PETALING JAYA: Despite the lockdowns and lower footfall traffic at its malls, the prospects of steady earnings recovery in financial year (FY) 2022 is expected for IGB Real Estate Investment Trust (IGB REIT).
This is also backed by its quality assets and a strategic rental structure to leverage on an imminent return of shopper traffic.
Analysts remained positive that footfall traffic would gradually increase for IGB REIT malls.
However, for the immediate term, especially in the third quarter of FY21, Kenanga Research said the worsening Covid-19 pandemic would put pressure on IGB REIT’s earnings.
UOB Kay Hian liked IGB REIT over other retail REITs for its resilient assets and faster-than peers’ recovery pace as well as the decent yields of at least 5% for 2022.
On assets, RHB Research said despite the challenging FY20, the market value of both Mid Valley Megamall (MVM) and The Gardens Mall (TGM) remained unchanged from FY19, at RM3.7bil and RM1.3bil respectively – a testament to the quality of the assets.AmInvestment Research added that the occupancy rate for MVM remained at 100% during the quarter, and 90% for TGM.
It added that IGB has guided that most of the tenancy contracts expiring by this year are being renewed at relatively flat rental rates.
The research house added that under the recent lockdown, MVM and TGM only recorded 10% of pre-pandemic footfall during the second quarter of FY21 compared with 60% to 70% before the movement control order 3.0 which commenced on May 6.
“The company is confident that footfall will rebound strongly once standard operating procedures are relaxed as the vaccination rate continues to increase,’’ AmInvestment said.
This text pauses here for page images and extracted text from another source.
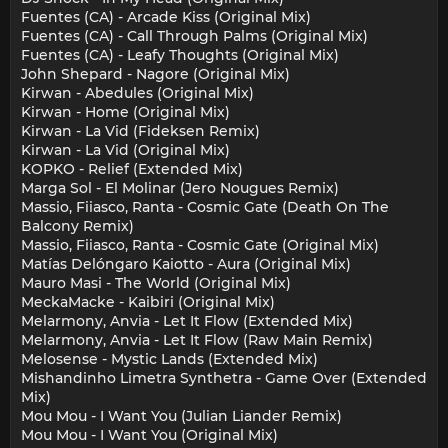
Fuentes (CA) - Arcade Kiss (Original Mix)
Fuentes (CA) - Call Through Palms (Original Mix)
Fuentes (CA) - Leafy Thoughts (Original Mix)
John Shepard - Nagore (Original Mix)
Kirwan - Abedules (Original Mix)
Kirwan - Home (Original Mix)
Kirwan - La Vid (Fideksen Remix)
Kirwan - La Vid (Original Mix)
KOPKO - Relief (Extended Mix)
Marga Sol - El Molinar (Jero Nougues Remix)
Massio, Fiiasco, Ranta - Cosmic Gate (Death On The
Balcony Remix)
Massio, Fiiasco, Ranta - Cosmic Gate (Original Mix)
Matías Delóngaro Kaiotto - Aura (Original Mix)
Mauro Masi - The World (Original Mix)
MeckaMacke - Kaibiri (Original Mix)
Melarmony, Anvia - Let It Flow (Extended Mix)
Melarmony, Anvia - Let It Flow (Raw Main Remix)
Melosense - Mystic Lands (Extended Mix)
Mishandinho Limetra Synthetra - Game Over (Extended
Mix)
Mou Mou - I Want You (Julian Liander Remix)
Mou Mou - I Want You (Original Mix)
RHB Research has slashed its FY earnings by 19% to take into account the impact of the various phases of lockdowns for the year. But it retained its FY22-23 earnings unchanged.
RHB, AmInvestment and UOB Kay Hian retained their “buy’’ calls on the stock with a target price (TP) of RM1.95, RM1.85 and RM1.90 a share respectively.
Kenanga maintained its “market perform’’ call with a TP at RM1.70 a share.
RHB cited slower-than-expected reopening of the economy as the key risk to its call.
For the first half of FY21, IGB REIT’s net property income fell marginally to RM125mil while revenue dropped 1.4% to RM184mil from RM186mil earlier.